While one of the stated goals of the ACA was reducing the number of uninsured, has this really helped or hindered the corresponding need to reduce costs and improve access? I’ve argued that one of the greatest cost-drivers in U.S. healthcare is an unregulated third-party payment system. In my book, Killing Healthcare, (https://wbcbaltimore.com/books/) I describe how too much insurance distorts the ability of markets to adjust to elasticity of demand and self-regulate.
So how is the ACA performing to date? According to many disparate sources (HHS, CBO, Heritage Foundation, Kaiser Family Foundation, etc.), the number of uninsured has been significantly reduced. (The total has dropped from 15.3% in 2010 to 9.8% in December 2015.) What is not clearly reported is the source of the coverage for these formerly uninsured. When reviewing data from the first half of 2014, 6.3 million people obtained private coverage, yet this was offset by 3.8 million who lost employer plans. The additional gains were made through the expansion in Medicaid enrollment, which added up to another 6.1 million with coverage. The correlation of newly insured to those states that expanded Medicaid is striking. We have seen reports that assign 71% of the increased number of people being covered by insurance to 25 states and the District of Columbia.

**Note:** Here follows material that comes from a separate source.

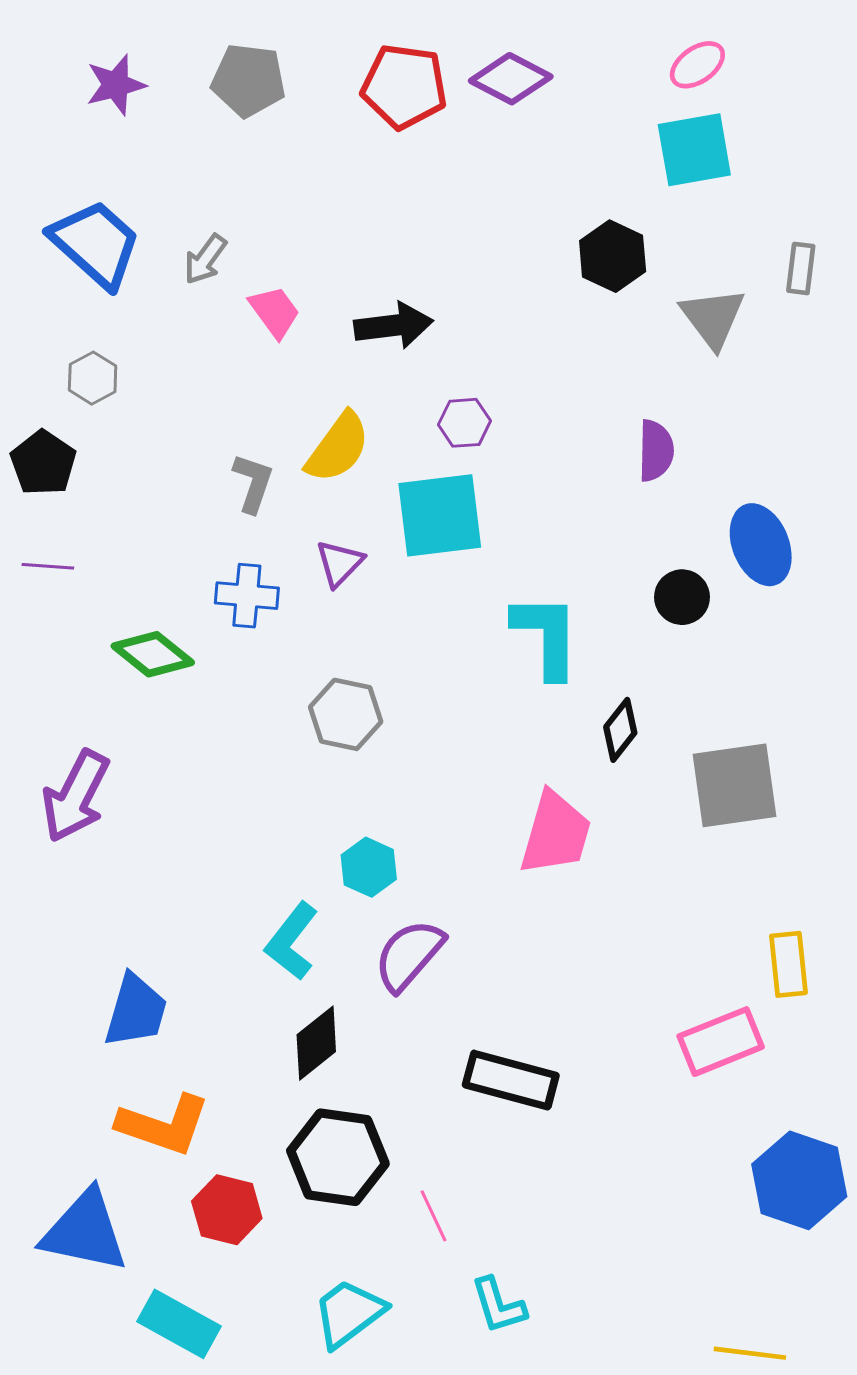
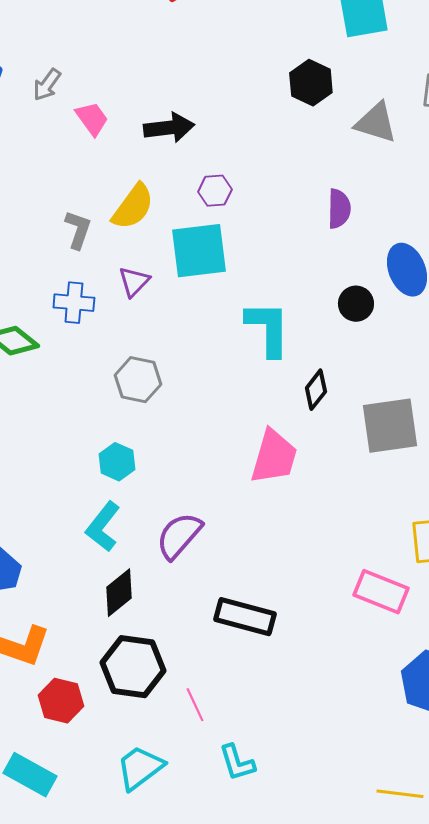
gray triangle: (713, 318) -> (376, 123), turned -36
cyan hexagon: (369, 867) -> (117, 462), moved
pink rectangle: (721, 1042) -> (381, 592), turned 44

To me, this further validates my conclusion that the ACA is the wrong prescription for meaningful healthcare reform. There was no need, independent of politics and control, to so completely revamp our former system. A simple Medicaid expansion would have gotten us the same results without the multiple billions spent on websites that don ‘t work, insurance company and pharmacy benefit manager consolidations, regulatory compliance, etc. ,etc., etc.

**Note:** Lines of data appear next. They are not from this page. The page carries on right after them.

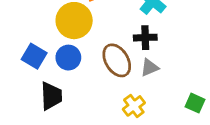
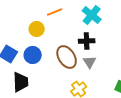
yellow circle: (74, 21) -> (37, 29), size x0.6
gray triangle: (150, 68) -> (90, 62), turned -40

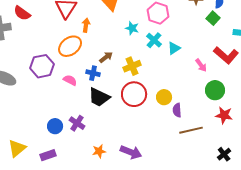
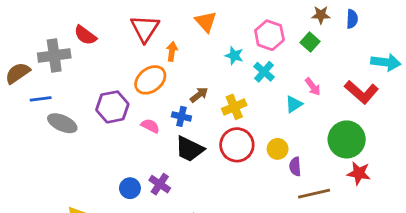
green square: (213, 18) -> (310, 42), moved
cyan triangle: (174, 48) -> (294, 104), moved
pink arrow: (201, 65) -> (313, 87), moved
green circle: (215, 90) -> (347, 139), size x1.4

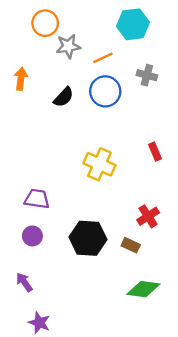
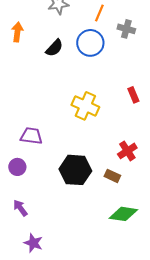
orange line: (103, 58) -> (99, 13), moved, turned -42
purple circle: (32, 236) -> (17, 167), moved

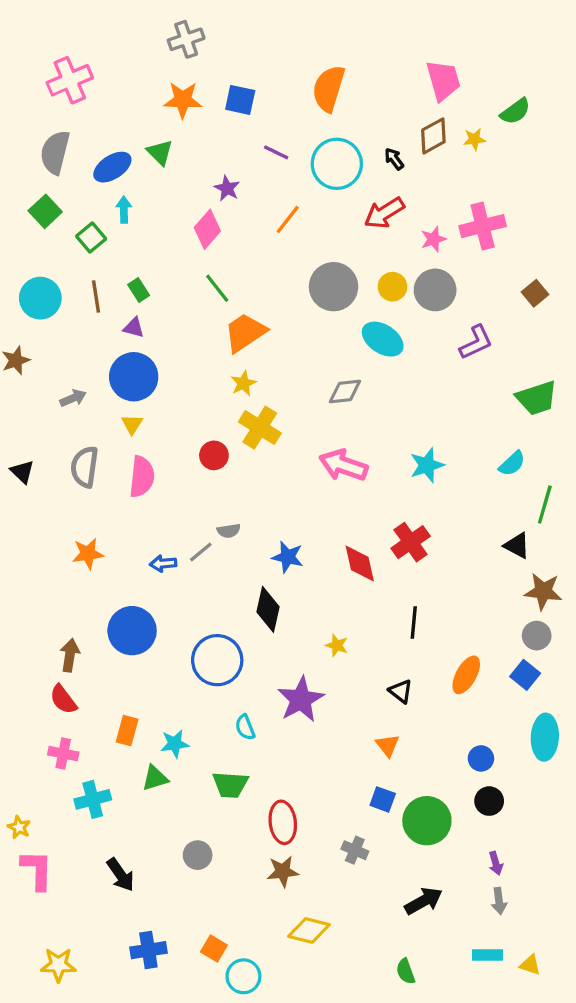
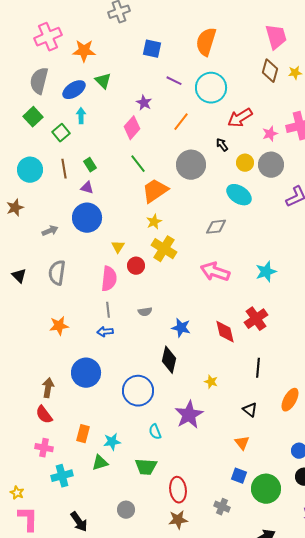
orange star: (183, 100) -> (84, 51), moved
brown diamond: (433, 136) -> (270, 71), turned -45
black arrow: (394, 159) -> (222, 145), moved
gray circle: (334, 287) -> (191, 165), moved
yellow triangle: (132, 424) -> (118, 247), moved
pink semicircle: (142, 477) -> (109, 279), moved
gray line: (201, 552) -> (108, 310), moved, turned -56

Add on top of this the actual reduction in consumer choice, plan coverage options, and provider network limitations, and increased out-of-pocket expense and you see the colossal waste that Obamacare has wrought!

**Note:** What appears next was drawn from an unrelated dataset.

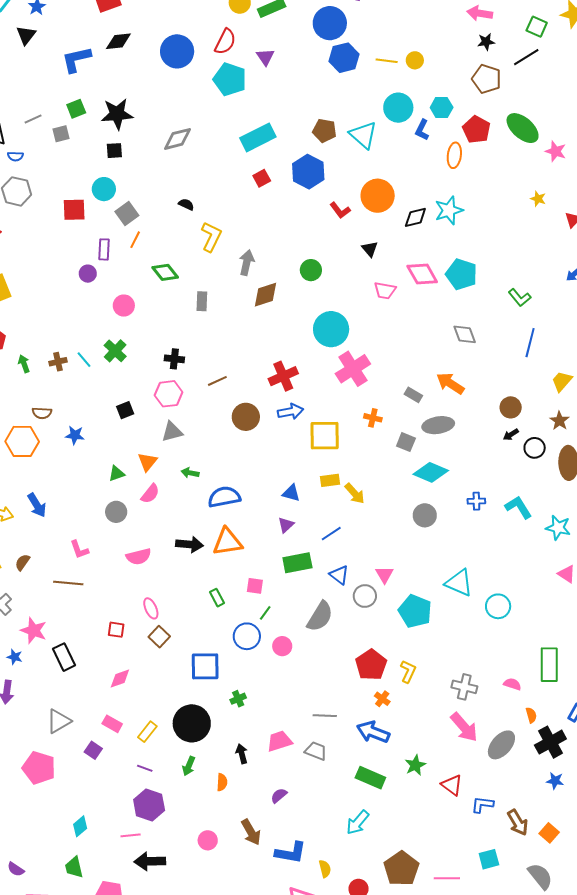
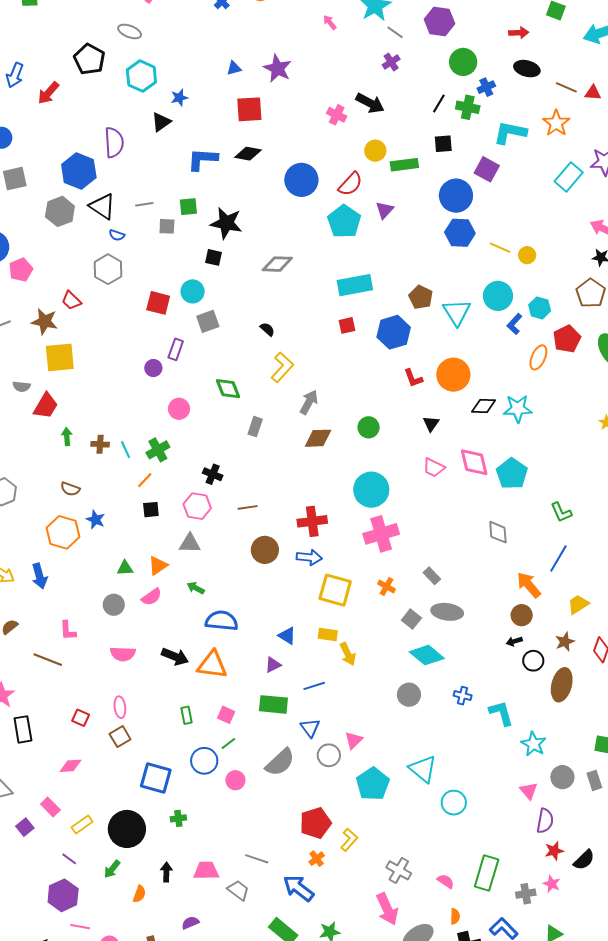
orange line: (135, 240) -> (145, 480), moved
orange arrow: (450, 383) -> (529, 585), moved
orange hexagon: (22, 441) -> (63, 532), moved
pink line: (131, 835) -> (80, 927), moved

So let’s look at 2015 and see what has happened and the number of adjustments and changes attributable to the ACA. Uninsured continue to decrease through the above-mentioned Medicaid expansion. We saw huge premium increases across the country for private insurance. The average premium increase for 2016 is between 21 -33%, with many plans requiring 50-60% rate hikes. United Healthcare made news with their announcement to withdraw from the public exchange marketplace, as have many insurers before them. The long-term prognosis for the Exchange plans is not good and we expect more carriers to flee when they see their loss ratios in this market. Additionally, we saw a boatload of ongoing clarifications and modifications to administrative requirements including: additional coverage requirements for preventive services; new rules for cost sharing limits; new rules for Summary of Benefits; the Supreme Court ruling on subsidies in King v. Burwell; increased penalties for non-compliance with the reporting requirements of Section 6055 and Section 6056; other final rules related to employer reporting; final rules on benefit limits, Age 26 coverage, appeals process, emergency services, grandfather status; and finally, the delay of ACA taxes for the “Cadillac” tax, health insurance tax, and medical device tax (maybe this could be related to the 2016 election?)